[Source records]
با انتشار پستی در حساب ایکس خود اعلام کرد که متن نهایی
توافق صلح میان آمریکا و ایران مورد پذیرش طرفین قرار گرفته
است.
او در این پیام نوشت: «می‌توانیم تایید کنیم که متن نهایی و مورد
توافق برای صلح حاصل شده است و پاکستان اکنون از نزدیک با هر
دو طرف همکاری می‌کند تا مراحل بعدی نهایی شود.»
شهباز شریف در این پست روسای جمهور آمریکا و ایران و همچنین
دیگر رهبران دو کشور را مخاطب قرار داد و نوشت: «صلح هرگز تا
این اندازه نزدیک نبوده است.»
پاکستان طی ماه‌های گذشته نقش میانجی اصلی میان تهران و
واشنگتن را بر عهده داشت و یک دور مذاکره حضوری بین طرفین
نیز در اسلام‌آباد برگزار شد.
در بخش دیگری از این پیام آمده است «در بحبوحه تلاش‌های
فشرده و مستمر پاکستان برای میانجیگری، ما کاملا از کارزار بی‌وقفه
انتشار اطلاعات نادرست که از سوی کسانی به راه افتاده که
* * *
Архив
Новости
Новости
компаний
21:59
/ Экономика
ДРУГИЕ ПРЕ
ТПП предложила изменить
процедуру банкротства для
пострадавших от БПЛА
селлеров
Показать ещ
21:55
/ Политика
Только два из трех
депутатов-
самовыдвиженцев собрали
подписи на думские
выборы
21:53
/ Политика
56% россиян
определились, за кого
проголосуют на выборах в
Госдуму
--
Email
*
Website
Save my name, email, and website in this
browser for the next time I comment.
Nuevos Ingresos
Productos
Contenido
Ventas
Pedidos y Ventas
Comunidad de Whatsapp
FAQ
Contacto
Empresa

— Work instruction —
Tell how many lines of the entries above include "انتشار". The answer should be the number and nothing more.

— Output below —
2